I was absolutely devastated for him - he had been improving rapidly within our assessment unit. More than that, I was upset for his family. This gentleman had previous had a stay in an acute ward prior to admission with us. While there he was labelled as unmanageable and his family were concerned that history would repeat itself.
My mentor and I had the opportunity to visit our patient in the surgical unit in order to access suitability for returning to the ward. On arriving there we found him asleep in a side room. I’m ashamed to say that at this point all I could think about was when he was last spoken to, whether he had been fed that afternoon and whether his carers were aware thathe needs constant interaction.
Of course, I knew deep down that he would have been receiving the same level of care in that ward as he had previously, but I couldn’t help but think that nobody knew this patient better than our team - and therefore nobody could care for him as well.
Fortunately my mentor decided that we could care for him back in the ward, and shortly afterwards he arrived back to a familiar welcome and his old room. He has of course been treated like a king, and his relatives are happy with his progress.
On reflection, I knew deep down that he was in safe hands, but I almost couldn’t trust another ward to look after ‘my’ patient. These nurses are experts in their field, with years and years more experience than me. So why couldn’t I let go?
Why couldn’t I entrust this patient into their care? Was I criticising them in my head because I care too much, or because I felt guilty for not being there when the accident took place?
The second scenario involved one of our long-term patients. The day had come for him to finally go into long-term care, his room was packed and the taxi was booked. I could see that although he didn’t have insight into what was happening, he looked apprehensive.
I was asked to accompany the patient to his new home and tried to be as positive and reassuring as possible when travelling to the destination. On arrival at the nursing home, I had to gasp. It looked so beautiful - an old country manor house set in the middle of nowhere.
Unfortunately I never did learn the old lesson about not judging a book by its cover. Being met by the matron at the door, I immediately sensed a poor work ethos. The care staff all appeared unhappy and tired. We were shown to his third floor room via a lift from the 1930s. The room smelt damp, the furniture worn. I could see the distress in his eyes.
There I was again, only seeing the negatives, assuming on first impression that my patient, whom I had given countless cups of tea and shaved every morning, could not be happy here.

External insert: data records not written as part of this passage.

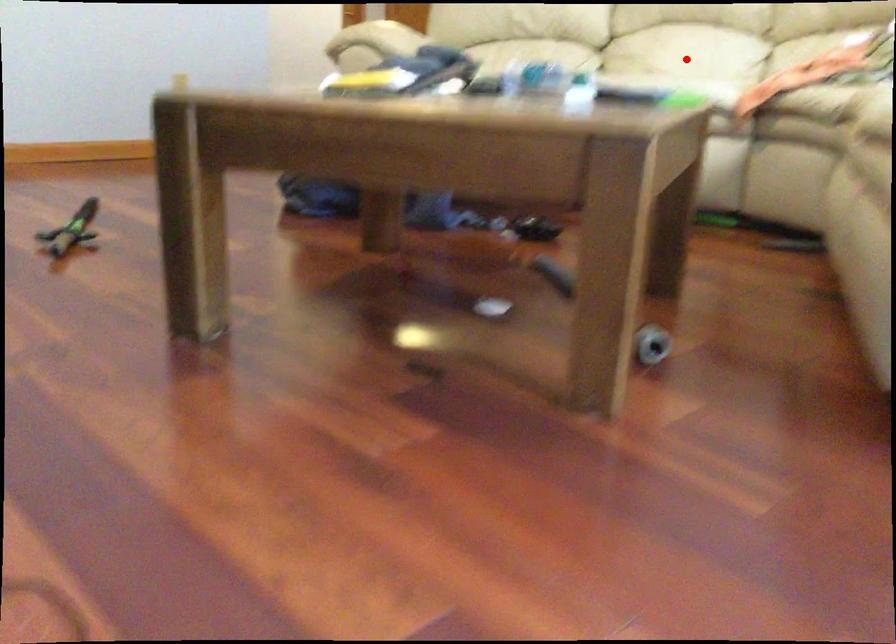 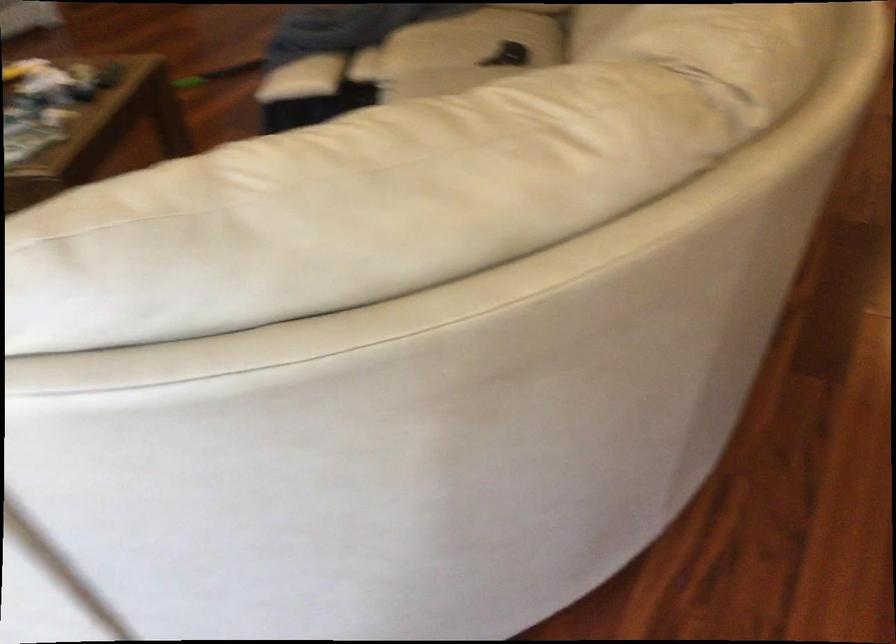 Question: I am providing you with two images of the same scene from different viewpoints. A red point is marked on the first image. Is the red point's position out of view in image 2?

Choices:
 (A) Yes
 (B) No

Answer: (A) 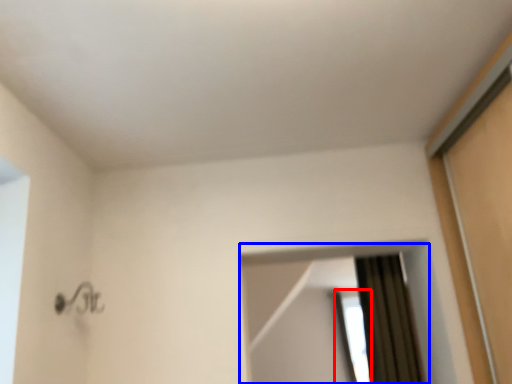 Question: Among these objects, which one is nearest to the camera, window (highlighted by a red box) or mirror (highlighted by a blue box)?

Choices:
 (A) window
 (B) mirror

Answer: (B) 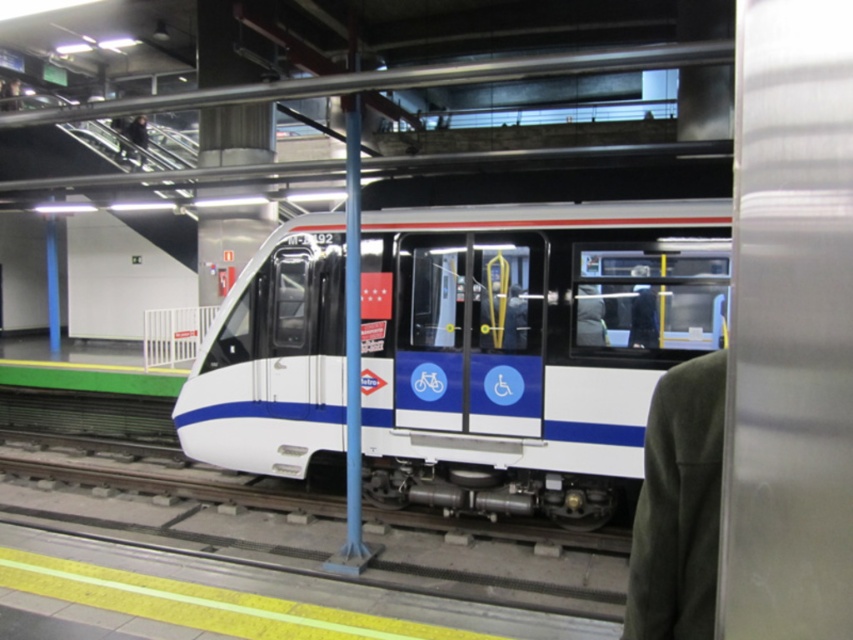 Question: Among these objects, which one is farthest from the camera?

Choices:
 (A) green wool coat at right
 (B) dark gray suit at center
 (C) white glossy train at center

Answer: (B)

Question: Is green wool coat at right bigger than dark gray suit at center?

Choices:
 (A) no
 (B) yes

Answer: (B)

Question: Is green wool coat at right positioned in front of dark gray suit at center?

Choices:
 (A) yes
 (B) no

Answer: (A)

Question: Which point is closer to the camera taking this photo?

Choices:
 (A) (643, 289)
 (B) (320, 282)

Answer: (A)

Question: Observing the image, what is the correct spatial positioning of white glossy train at center in reference to dark gray suit at center?

Choices:
 (A) left
 (B) right

Answer: (A)

Question: Which point is farther from the camera taking this photo?

Choices:
 (A) (703, 356)
 (B) (636, 296)

Answer: (B) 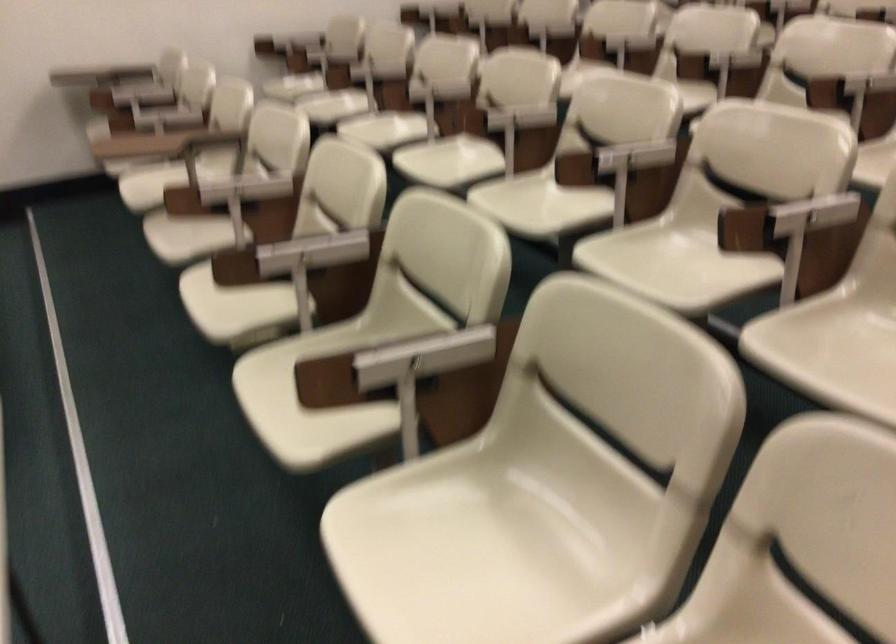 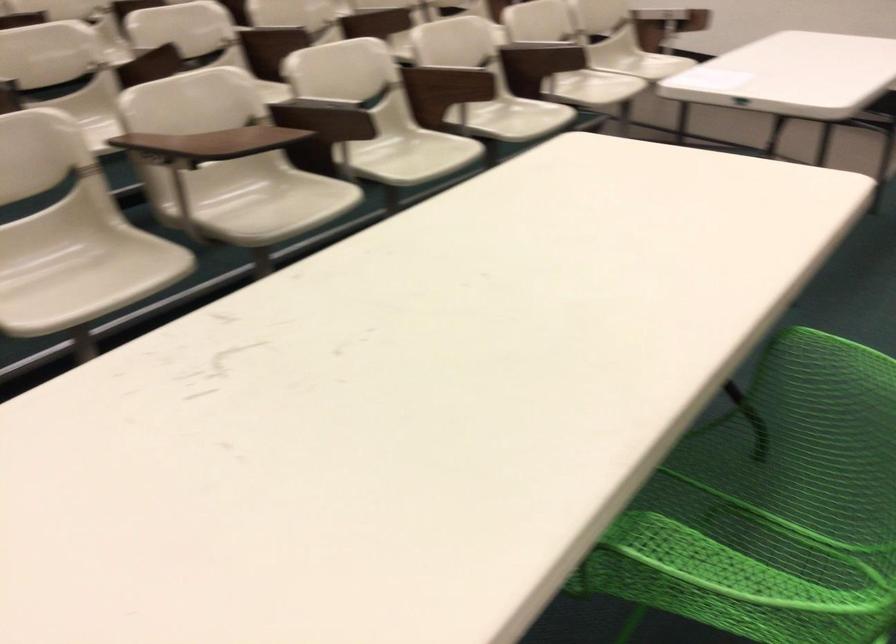 In the second image, find the point that corresponds to [247,200] in the first image.

(340, 120) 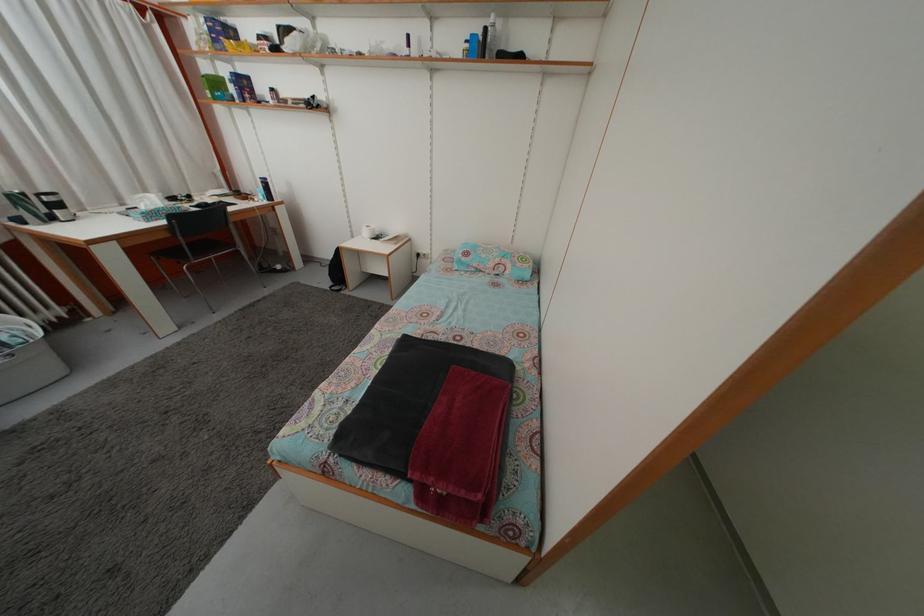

He sat on the chair in his room and a carer was asked to make him a cup of tea. ‘Milk and two sugars’ I called, ‘and he only likes it half full’.
It took a tremendous amount of professionalism to walk away from the situation and back to the taxi. On saying goodbye I had to restrain myself from whispering ‘any problems at all, you give us a call’.
It was time for him to have a permanent home. It was time for me to realise that his comfort and well-being were number one priority, and that I couldn’t hold onto him for selfish reasons.
Being a student nurse did I simply care to much? Did I feel guilty that we had let them go? Is it natural to believe that no other team can provide holistic care as well as you and your colleagues?
I think in this case that it simply highlighted that although I have been living, sleeping and breathing nursing for over two years, I still have so much to learn.
I have to learn that it is ok to leave these precious patients in other professionals’ hands. I have to believe these people were also born to nurse, and that they will treat each and every one of them like their own mother.
More than anything, I have to learn to not assume no-one can provide care like I do. I need to show confidence in my fellow colleagues. Even when the furnishing isn’t nice and the smiles aren’t always there, I need to assume EVERYONE cares.